- [GOAL OF THE EXERCISE] Having found the line that holds "یکنیم و چرا", give that line and all lines after it again, word for word, through the end of the data below.

- [THE RECORDS]
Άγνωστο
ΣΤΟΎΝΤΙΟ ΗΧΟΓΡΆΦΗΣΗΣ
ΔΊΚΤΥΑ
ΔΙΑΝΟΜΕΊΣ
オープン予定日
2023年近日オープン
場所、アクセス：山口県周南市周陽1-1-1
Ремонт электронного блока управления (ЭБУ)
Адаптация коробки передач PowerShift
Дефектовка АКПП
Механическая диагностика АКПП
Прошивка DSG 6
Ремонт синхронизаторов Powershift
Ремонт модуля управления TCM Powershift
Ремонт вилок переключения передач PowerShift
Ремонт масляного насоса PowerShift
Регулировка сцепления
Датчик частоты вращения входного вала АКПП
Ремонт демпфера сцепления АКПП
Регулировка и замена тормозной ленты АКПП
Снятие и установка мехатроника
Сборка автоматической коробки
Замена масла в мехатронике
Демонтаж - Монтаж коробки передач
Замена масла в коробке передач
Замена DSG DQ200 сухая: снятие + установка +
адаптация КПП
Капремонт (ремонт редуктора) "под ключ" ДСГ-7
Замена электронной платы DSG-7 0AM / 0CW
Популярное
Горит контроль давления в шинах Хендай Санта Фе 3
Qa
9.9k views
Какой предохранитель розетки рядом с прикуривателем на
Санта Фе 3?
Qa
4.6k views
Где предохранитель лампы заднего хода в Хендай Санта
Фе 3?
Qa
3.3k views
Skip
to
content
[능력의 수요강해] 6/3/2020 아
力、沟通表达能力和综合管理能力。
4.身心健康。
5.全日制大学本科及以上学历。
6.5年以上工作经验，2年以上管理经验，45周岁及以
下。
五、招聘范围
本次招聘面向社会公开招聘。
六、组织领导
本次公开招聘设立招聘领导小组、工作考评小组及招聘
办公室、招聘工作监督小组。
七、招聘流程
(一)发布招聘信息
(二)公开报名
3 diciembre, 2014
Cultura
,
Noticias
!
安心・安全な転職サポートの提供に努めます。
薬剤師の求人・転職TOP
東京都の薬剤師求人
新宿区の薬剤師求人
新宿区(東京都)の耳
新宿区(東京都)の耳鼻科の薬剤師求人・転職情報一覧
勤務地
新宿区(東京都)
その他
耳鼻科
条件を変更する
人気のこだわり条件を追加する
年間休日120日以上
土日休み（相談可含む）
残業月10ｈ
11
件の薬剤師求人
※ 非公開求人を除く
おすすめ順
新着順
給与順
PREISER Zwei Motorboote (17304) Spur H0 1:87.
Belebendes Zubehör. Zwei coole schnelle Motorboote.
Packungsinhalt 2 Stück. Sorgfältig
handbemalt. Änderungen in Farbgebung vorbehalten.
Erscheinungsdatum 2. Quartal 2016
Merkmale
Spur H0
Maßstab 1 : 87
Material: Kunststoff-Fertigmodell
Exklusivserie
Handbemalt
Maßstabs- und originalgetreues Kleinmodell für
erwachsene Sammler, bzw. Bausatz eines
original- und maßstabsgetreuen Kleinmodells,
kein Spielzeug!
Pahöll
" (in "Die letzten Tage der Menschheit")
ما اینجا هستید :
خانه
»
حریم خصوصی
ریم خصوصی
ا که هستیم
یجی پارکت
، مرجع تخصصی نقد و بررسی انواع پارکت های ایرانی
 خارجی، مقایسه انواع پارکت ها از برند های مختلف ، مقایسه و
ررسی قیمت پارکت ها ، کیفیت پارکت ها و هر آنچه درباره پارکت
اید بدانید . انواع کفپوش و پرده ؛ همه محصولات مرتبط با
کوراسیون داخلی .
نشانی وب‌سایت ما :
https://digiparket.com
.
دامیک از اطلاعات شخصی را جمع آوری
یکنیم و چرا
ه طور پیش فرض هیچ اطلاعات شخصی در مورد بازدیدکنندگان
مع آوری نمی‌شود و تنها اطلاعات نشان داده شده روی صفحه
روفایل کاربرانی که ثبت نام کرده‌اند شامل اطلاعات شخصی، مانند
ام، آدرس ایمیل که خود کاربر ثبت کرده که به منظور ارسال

- [EXERCISE RESPONSE]
یکنیم و چرا
ه طور پیش فرض هیچ اطلاعات شخصی در مورد بازدیدکنندگان
مع آوری نمی‌شود و تنها اطلاعات نشان داده شده روی صفحه
روفایل کاربرانی که ثبت نام کرده‌اند شامل اطلاعات شخصی، مانند
ام، آدرس ایمیل که خود کاربر ثبت کرده که به منظور ارسال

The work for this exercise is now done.